Get rid of the dollar sign andmake sure there is a space between < and the word ACME


----------



## soyanks (Oct 13, 2011)

You have to run the Command Prompt as administrator.

Right click on Command Prompt shortcut or icon and then click Run as Administrator


----------



## atistang (Oct 15, 2011)

sheller106 said:


> Get rid of the dollar sign andmake sure there is a space between < and the word ACME


tried that with no luck



soyanks said:


> You have to run the Command Prompt as administrator.
> 
> Right click on Command Prompt shortcut or icon and then click Run as Administrator


i have been


----------



## skunkfu (Sep 2, 2011)

I came across the same problem but managed to fix it. I had extracted the ACMEInstaller into a folder instead of just the file. Make sure just the ACME file is within the Palm, Inc folder and it should work.

Hope that helps.


----------



## lane32x (Aug 1, 2011)

atistang said:


> I followed all the directions to a t up to the part where i type the command "$ novacom boot mem:// < acmeinstaller" when i enter this i get a "access is denied" message
> 
> i am running cmd as an admin, i put the installer files in the same directory as novacom
> 
> ...


First of all, *you're NOT in linux*. 
That is what the $ (dollar sign) represents:
The dollar sign is like "C:\" at the Windows command prompt. *Do NOT type the dollar sign*, whether you are in Windows OR in Linux. That being said...

You also didn't type the command quite right. You're supposed to have a space after the '<'
copy and paste the following:
novacom boot mem:// < ACMEInstaller

Lastly, you need to make sure the ACMEInstaller file is in the same location that you are typing from.
I recommend making a new folder in the c: drive called acme, and putting the file in there.
Then from the command prompt:
cd c:\acme
novacom boot mem:// < ACMEInstaller

You have to make sure your touchpad is in the bootup usb mode
(Power off, press-and-hold volume UP while you turn it on, keep holding volume-up until the white USB icon comes on the screen, make sure usb is plugged into the back of your computer, or into a powered USB hub)

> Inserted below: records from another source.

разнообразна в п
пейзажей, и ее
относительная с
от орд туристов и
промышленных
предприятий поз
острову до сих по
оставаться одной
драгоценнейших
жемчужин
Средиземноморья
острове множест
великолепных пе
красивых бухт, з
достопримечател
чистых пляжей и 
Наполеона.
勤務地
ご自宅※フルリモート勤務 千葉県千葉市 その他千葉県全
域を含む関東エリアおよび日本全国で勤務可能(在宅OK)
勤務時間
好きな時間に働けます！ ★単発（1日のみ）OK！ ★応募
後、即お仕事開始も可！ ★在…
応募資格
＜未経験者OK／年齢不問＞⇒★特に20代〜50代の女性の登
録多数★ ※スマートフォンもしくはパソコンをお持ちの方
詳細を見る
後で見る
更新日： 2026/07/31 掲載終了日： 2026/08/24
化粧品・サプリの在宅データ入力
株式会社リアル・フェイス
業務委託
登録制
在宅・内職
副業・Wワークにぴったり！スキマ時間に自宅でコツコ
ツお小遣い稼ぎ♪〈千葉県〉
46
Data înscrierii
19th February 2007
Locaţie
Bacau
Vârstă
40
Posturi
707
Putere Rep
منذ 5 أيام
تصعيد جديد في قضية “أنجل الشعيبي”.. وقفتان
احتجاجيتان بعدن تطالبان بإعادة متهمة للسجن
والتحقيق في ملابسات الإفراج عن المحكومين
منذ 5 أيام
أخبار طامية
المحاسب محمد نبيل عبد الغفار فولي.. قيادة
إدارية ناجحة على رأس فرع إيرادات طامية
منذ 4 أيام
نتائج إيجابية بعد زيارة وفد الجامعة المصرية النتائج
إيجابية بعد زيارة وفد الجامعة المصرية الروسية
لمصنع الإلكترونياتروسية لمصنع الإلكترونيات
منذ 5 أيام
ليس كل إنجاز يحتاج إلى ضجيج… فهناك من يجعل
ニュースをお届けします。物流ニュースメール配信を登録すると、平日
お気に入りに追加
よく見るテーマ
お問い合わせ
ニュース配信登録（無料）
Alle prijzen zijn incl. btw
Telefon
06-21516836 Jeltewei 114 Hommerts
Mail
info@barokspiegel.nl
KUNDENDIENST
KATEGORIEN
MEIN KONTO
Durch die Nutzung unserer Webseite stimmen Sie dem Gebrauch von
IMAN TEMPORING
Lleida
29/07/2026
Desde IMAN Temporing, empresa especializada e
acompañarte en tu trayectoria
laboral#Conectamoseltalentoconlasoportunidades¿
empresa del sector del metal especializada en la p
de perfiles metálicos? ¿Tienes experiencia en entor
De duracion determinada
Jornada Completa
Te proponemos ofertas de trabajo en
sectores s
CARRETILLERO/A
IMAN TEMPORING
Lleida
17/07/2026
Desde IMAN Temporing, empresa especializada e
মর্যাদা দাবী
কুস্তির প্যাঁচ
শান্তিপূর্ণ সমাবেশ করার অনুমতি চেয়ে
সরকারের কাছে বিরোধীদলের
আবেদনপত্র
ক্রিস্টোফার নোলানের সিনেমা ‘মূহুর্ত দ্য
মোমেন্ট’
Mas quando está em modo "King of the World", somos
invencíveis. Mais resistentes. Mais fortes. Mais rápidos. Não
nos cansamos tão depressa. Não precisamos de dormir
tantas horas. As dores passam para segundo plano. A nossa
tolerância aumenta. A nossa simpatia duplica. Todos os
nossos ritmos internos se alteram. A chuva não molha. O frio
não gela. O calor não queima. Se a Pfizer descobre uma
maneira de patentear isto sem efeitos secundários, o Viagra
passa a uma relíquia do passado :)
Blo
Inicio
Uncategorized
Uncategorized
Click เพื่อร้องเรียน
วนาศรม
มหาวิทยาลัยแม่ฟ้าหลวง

If you DID try it without the dollar sign, then you either:
1) typed something wrong 
or
2) don't have novacom installed. (which it looks like you do)
or
3) You didn't have ACMEInstaller file copied into c:\program files\Palm, inc\

Also, guess what. I did *not* run cmd as administrator. Figured I would point that out. My main account is an admin account, but I still did not tell CMD to run with elevated privileges. So that souldn't matter.


----------



## altimax98 (Jul 14, 2011)

Unzip the folder...... I learned it the hard way


----------



## lane32x (Aug 1, 2011)

altimax98 said:


> Unzip the folder...... I learned it the hard way


Unzip what folder? There's nothing to unzip.

If you are talking about "Alpha1_update-cm-7.1.0-tenderloin-a1-fullofbugs.zip" you need to *leave it in the zip*, but you DO need to rename it to
"update-cm-7.1.0-tenderloin-a1-fullofbugs.zip"
or something similar that starts with "update-cm..."


----------



## sheller106 (Sep 19, 2011)

"lane32x said:


> Unzip what folder? There's nothing to unzip.
> 
> If you are talking about "Alpha1_update-cm-7.1.0-tenderloin-a1-fullofbugs.zip" you need to leave it in the zip, but you DO need to rename it to
> "update-cm-7.1.0-tenderloin-a1-fullofbugs.zip"
> or something similar that starts with "update-cm..."


Unzip the acme installer file.... make sure that the installer is on the Palm,inc file


----------



## lane32x (Aug 1, 2011)

sheller106 said:


> Unzip the acme installer file.... make sure that the installer is on the Palm,inc file


Ah, yes. Sorry. You download "ACMEInstaller.zip"
from the main post
You unzip THAT and you should then have an "ACMEInstaller" file (with no file extension)
That is the file that you need to run with novacom.

My apologies.


----------



## atistang (Oct 15, 2011)

skunkfu said:


> I came across the same problem but managed to fix it. I had extracted the ACMEInstaller into a folder instead of just the file. Make sure just the ACME file is within the Palm, Inc folder and it should work.
> 
> Hope that helps.


DING DING DING!!!!

that was my problem, thank you very much


----------



## jockjoseph (Oct 30, 2011)

Same issues as the thread, Got the access denied fixed, now getting "failed to connect to server ", any ideas


----------